Susana: estoy viendo como editar la investigación. Sin embargo, cuando alguno de los elementos que yo tengo aporta a las discusiones cotidianas, hago informes y circulan. Siempre hubo un uso constante de la información, pero no se utilizó la totalidad del trabajo. Se necesita un dinero para editarlo. La idea es que tenga mapas que sirvan para comprender el manejo.
Vemos el trabajo por un lado, como un instrumento más de resistencia de la población que queda. Aún para los vecinos que no se propongan recuperar nada, la idea es que tengan un elemento de su historia colectiva de resistencia y con mejores condiciones de dignidad, al menos. Y por el otro, queremos que sea una plataforma para discutir otras cosas. Por ejemplo, la empresa Recovery, con la fachada de privatización de los catastros y de negocios inmobiliarios, ¿qué necesidad tenía de contratar una mano de obra hiperespecializada como era un mayor retirado de inteligencia del cuarto cuerpo del ejército? Y otra pregunta es: ¿se retiran realmente de los negocios?     
La necesidad de empezar a dar a conocer el trabajo es poder seguir con otros. Del periodo que estuve en Zapala –tengo la documentación y la información de base- es que hubo un cambio en la propiedad de los campos en la línea de frontera. La posibilidad de que tenga fines de tipo militar puede llegar a ser importante. Una modalidad que se da ahí y que no he visto en otros lugares es que fueron operaciones con bonos de la deuda externa. Que en una escribanía de Zapala, que es nada, se hagan operaciones de ese tipo, me llamó la atención. Es el modo perfecto de no dejar huellas, la operación no existe.

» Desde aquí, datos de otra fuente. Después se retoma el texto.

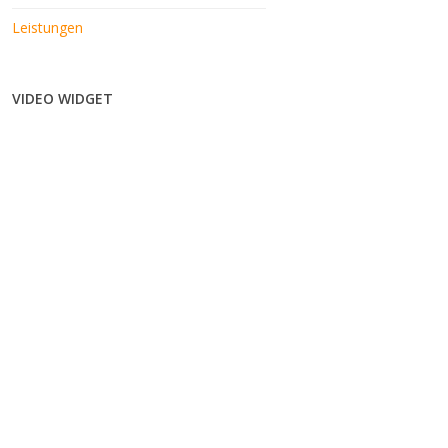
Leistungen
VIDEO WIDGET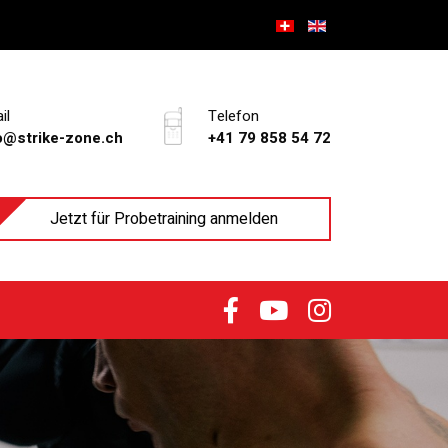
il
Telefon
o@strike-zone.ch
+41 79 858 54 72
Jetzt für Probetraining anmelden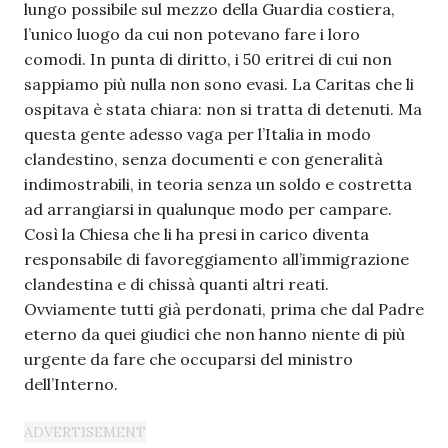
lungo possibile sul mezzo della Guardia costiera,
l’unico luogo da cui non potevano fare i loro
comodi. In punta di diritto, i 50 eritrei di cui non
sappiamo più nulla non sono evasi. La Caritas che li
ospitava è stata chiara: non si tratta di detenuti. Ma
questa gente adesso vaga per l’Italia in modo
clandestino, senza documenti e con generalità
indimostrabili, in teoria senza un soldo e costretta
ad arrangiarsi in qualunque modo per campare.
Così la Chiesa che li ha presi in carico diventa
responsabile di favoreggiamento all’immigrazione
clandestina e di chissà quanti altri reati.
Ovviamente tutti già perdonati, prima che dal Padre
eterno da quei giudici che non hanno niente di più
urgente da fare che occuparsi del ministro
dell’Interno.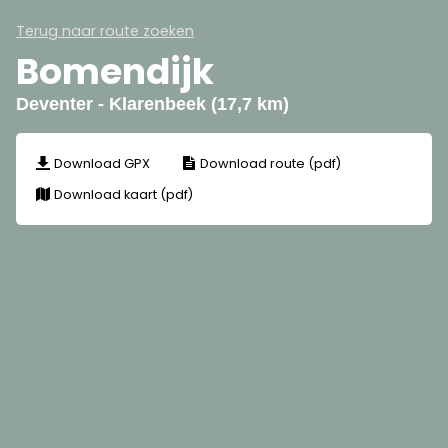
Terug naar route zoeken
Bomendijk
Deventer - Klarenbeek (17,7 km)
Download GPX
Download route (pdf)
Download kaart (pdf)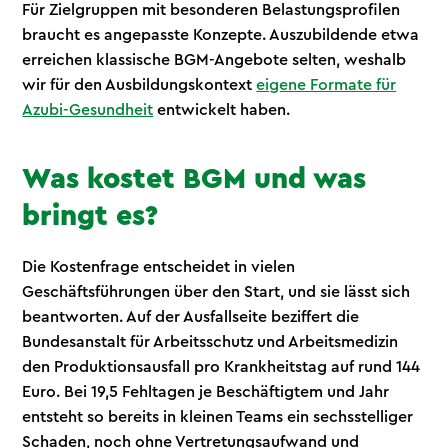
Für Zielgruppen mit besonderen Belastungsprofilen
braucht es angepasste Konzepte. Auszubildende etwa
erreichen klassische BGM-Angebote selten, weshalb
wir für den Ausbildungskontext
eigene Formate für
Azubi-Gesundheit
entwickelt haben.
Was kostet BGM und was
bringt es?
Die Kostenfrage entscheidet in vielen
Geschäftsführungen über den Start, und sie lässt sich
beantworten. Auf der Ausfallseite beziffert die
Bundesanstalt für Arbeitsschutz und Arbeitsmedizin
den Produktionsausfall pro Krankheitstag auf rund 144
Euro. Bei 19,5 Fehltagen je Beschäftigtem und Jahr
entsteht so bereits in kleinen Teams ein sechsstelliger
Schaden, noch ohne Vertretungsaufwand und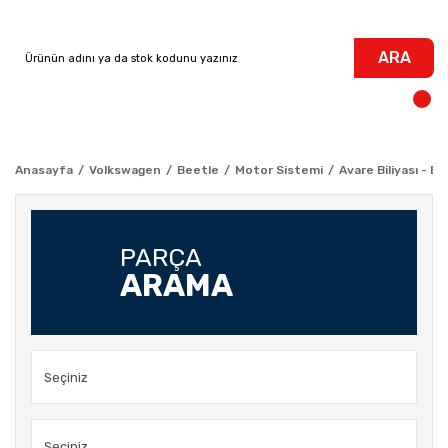
ARA
Anasayfa
Volkswagen
Beetle
Motor Sistemi
Avare Biliyası - B
PARÇA
ARAMA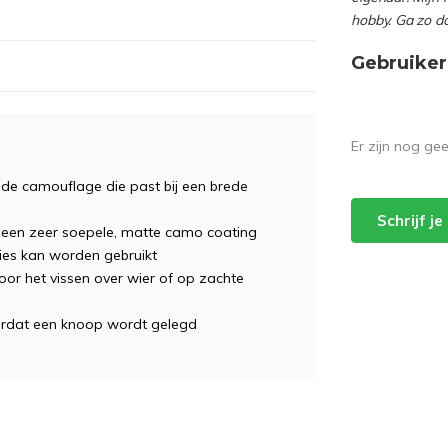
hobby. Ga zo d
Gebruiker
Er zijn nog ge
de camouflage die past bij een brede
Schrijf j
t een zeer soepele, matte camo coating
ties kan worden gebruikt
or het vissen over wier of op zachte
ordat een knoop wordt gelegd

Ahora se viene el tema del bicentenario, que desde el estado se propone como festejo. En la Patagonia el bicentenario era periodo de entreguerra y los prolegómenos de la conformación del estado expoliador. En relación a los casos de tierras, la etapa de pos conquista está caracterizada por la resistencia indígena. Hay muchas formas de resistencia, sobre todo de tipo simbólico. En ese sentido para mí es muy importante el caso de José Quintriqueo, de Villa la Angostura, que se ha enfrentado a desalojos en forma armada durante muchas oportunidades. Tenía tan claro que de ahí no se iba a ir que resistió del modo que fuera. Hay distintos registros de resistencia que muestran que jamás se dejó de resistir. Hay otra línea pendiente de la investigación que es tierra y crimen. Hay muchas líneas para profundizar, lo que pasa es que hay que crear una base de sustentación de este discurso, que no es el de ricos y famosos ni el de la extranjerización.
Algo que yo rescato y veo como muy alentador es la actitud de los pobladores. Hay una apertura, una confianza, una compresión de la utilidad de ponerse a buscar. Hay gente que toma la iniciativa y viaja a buscar documentación sobre su familia.         
En general, los objetivos del trabajo son que sea un rescate de la historia, que sea un instrumento de confrontación hoy y que permita rescatar el testimonio como opción ideológica y metodológica. Es una opción por el testimonio y por la lectura de los documentos familiares. Es un camino que nos muestra que los caminos del poder pueden poner bajo miles de llaves la verdad, pero nosotros de todas formas podemos llegar.